Non-epileptic seizures are primarily psychiatric events. In greater than 90% of cases, these seizure-like attacks are a symptom of conversion disorder in which patients' psychological challenges present as physical symptoms [10, 11]. These attacks tend to mimic seizures that the patient has seen or heard about; they are therefore difficult to distinguish from epileptic seizures. The diagnosis of non-epileptic seizures is based on ruling out all organic causes for the attacks; therefore these patients are frequently exposed to antiepileptic medication and other neurologic interventions prior to definitive diagnosis. There are no neuropathologic changes that predispose these patients to have attacks and the electrophysiological mechanism for the attacks is dissimilar from the mechanism for epileptic seizures. Therefore, antiepileptic medication and other neurologic interventions will not control these attacks, though their side effect profile remains the same. Although a small minority of PWN also suffer from epileptic seizures, it is important to distinguish PWN from PWE so that they can receive the treatment appropriate to the underlying cause of their seizures.

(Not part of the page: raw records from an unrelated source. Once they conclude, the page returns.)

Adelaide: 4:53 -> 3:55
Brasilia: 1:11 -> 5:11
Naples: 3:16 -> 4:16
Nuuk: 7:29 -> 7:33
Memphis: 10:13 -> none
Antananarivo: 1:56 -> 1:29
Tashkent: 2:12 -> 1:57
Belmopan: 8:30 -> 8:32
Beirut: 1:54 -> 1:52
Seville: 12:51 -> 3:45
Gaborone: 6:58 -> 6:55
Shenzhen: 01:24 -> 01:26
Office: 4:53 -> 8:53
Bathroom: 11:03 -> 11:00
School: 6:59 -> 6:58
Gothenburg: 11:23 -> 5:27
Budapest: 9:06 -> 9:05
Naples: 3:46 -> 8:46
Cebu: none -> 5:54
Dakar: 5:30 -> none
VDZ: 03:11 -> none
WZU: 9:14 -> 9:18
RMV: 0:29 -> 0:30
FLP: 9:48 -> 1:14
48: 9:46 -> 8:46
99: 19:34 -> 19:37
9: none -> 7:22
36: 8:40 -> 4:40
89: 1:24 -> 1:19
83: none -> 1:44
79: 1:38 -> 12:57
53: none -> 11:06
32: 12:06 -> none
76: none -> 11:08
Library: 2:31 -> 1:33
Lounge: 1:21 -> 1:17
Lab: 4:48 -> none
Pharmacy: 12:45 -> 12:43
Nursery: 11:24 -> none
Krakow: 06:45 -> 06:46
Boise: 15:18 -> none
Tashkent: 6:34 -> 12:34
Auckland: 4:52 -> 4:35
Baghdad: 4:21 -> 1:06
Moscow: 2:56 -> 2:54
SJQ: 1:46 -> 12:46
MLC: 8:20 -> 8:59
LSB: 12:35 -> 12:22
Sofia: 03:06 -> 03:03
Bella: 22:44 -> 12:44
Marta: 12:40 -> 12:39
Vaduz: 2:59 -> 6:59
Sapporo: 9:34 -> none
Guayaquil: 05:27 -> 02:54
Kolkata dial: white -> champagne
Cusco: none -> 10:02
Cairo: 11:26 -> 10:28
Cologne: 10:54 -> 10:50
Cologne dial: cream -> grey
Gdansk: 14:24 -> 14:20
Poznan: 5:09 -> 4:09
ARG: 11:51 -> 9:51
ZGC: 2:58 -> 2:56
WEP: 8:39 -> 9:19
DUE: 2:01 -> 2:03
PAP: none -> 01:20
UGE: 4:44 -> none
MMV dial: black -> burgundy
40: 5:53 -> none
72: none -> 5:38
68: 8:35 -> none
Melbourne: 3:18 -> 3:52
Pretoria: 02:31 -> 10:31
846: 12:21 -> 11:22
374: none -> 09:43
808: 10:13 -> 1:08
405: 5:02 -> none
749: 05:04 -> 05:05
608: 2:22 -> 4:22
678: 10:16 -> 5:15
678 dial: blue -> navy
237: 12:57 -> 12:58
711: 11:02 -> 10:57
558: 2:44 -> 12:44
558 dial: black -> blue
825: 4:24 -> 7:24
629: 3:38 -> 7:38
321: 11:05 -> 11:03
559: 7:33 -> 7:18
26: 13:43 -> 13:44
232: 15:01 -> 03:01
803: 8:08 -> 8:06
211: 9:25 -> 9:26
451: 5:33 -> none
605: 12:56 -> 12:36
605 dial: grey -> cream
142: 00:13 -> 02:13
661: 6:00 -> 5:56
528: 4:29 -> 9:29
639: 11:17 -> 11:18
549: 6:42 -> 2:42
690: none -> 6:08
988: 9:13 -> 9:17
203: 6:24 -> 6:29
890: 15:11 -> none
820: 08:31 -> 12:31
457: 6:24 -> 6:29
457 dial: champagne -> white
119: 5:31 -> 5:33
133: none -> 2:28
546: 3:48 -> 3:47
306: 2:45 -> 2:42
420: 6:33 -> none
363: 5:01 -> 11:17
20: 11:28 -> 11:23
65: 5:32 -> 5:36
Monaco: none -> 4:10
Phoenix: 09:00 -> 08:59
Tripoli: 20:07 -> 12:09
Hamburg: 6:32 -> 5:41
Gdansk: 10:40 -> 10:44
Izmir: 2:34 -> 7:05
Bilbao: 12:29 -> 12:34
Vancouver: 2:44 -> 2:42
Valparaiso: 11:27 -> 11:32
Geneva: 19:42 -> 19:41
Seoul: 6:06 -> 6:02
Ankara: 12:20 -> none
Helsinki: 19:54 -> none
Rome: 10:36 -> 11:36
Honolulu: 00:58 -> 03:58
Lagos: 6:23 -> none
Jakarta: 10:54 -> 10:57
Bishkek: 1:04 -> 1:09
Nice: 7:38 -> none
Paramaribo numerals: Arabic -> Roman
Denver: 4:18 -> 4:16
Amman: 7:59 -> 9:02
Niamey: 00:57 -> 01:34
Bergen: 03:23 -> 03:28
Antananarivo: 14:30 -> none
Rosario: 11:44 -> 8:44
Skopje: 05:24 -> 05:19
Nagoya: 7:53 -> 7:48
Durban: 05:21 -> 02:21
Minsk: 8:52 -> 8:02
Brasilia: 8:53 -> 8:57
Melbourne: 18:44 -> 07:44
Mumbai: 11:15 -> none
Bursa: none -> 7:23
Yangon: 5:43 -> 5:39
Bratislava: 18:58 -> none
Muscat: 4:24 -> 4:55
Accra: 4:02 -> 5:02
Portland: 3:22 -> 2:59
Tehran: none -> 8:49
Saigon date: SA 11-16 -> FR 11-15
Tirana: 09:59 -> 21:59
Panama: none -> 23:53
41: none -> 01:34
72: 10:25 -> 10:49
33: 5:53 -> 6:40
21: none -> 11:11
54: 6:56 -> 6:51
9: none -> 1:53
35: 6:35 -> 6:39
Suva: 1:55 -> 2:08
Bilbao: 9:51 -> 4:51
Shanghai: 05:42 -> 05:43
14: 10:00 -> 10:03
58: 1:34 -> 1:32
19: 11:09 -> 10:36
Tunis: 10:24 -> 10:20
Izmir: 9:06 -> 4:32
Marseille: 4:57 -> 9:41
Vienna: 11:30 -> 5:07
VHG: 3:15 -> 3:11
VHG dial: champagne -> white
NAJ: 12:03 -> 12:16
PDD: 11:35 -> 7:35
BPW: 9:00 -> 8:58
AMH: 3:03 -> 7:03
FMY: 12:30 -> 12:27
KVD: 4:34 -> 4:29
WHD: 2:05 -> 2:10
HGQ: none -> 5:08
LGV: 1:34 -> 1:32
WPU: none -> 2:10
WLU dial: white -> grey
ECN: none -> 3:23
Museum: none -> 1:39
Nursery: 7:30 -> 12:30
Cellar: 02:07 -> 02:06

The pathologic benefit of comparing NNPs to PWE is clear. Using our knowledge of normal physiology, this comparison has been used to describe how the complexity of EEG recording during seizure (ictus) is less than that of interictal EEG [1, 2]; how epileptic lesions are associated with focal cortical atrophy and hyperintensity on MRI [12]; and how focal interictal hypometabolism in FDG-PET can indicate the seizure onset zone [13]. These differences are thought to be macro-scale features that confirm our understanding of epilepsy on a neural level.
The decreased complexity in EEG reflects hypersynchronized activity of neurons in the epileptic network, coupled with inhibited activity in the surrounding tissue [14]. Focal cortical atrophy and MRI signal hyperintensity are MRI-based signs of increased cell death of inhibitory cells and the ensuing gliosis [15]. The cause for focal hypometabolism is defines less clearly, but it has been shown that neurons within the epileptic network have altered metabolic activity [16]. Cell death and gliosis also may play a role in interictal hypometabolism [16]. While these findings help us to understand the neuropathologic features of epilepsy, there are, unfortunately, important caveats to their interpretation.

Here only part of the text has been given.